● **RECORD EXTRACTS**:
○ ○ ○ ○
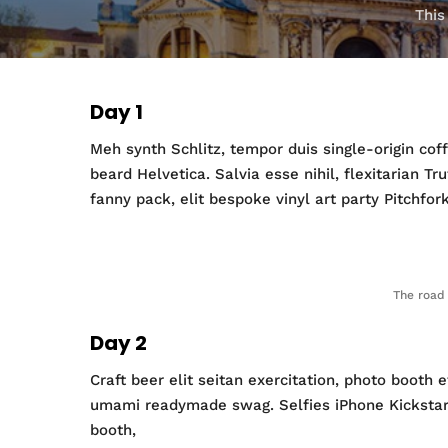
This
Day 1
Meh synth Schlitz, tempor duis single-origin co
beard Helvetica. Salvia esse nihil, flexitarian T
fanny pack, elit bespoke vinyl art party Pitchfor
The road 
Day 2
Craft beer elit seitan exercitation, photo booth
umami readymade swag. Selfies iPhone Kickstarter
booth,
○ ○ ○ ○
● **TO DO**:
Give again the lines from the line holding "Meh synth Schlitz, tempor" through the close of the listing, both included, exactly as written and with nothing else.

● **THE ANSWER**:
Meh synth Schlitz, tempor duis single-origin co
beard Helvetica. Salvia esse nihil, flexitarian T
fanny pack, elit bespoke vinyl art party Pitchfor
The road 
Day 2
Craft beer elit seitan exercitation, photo booth
umami readymade swag. Selfies iPhone Kickstarter
booth,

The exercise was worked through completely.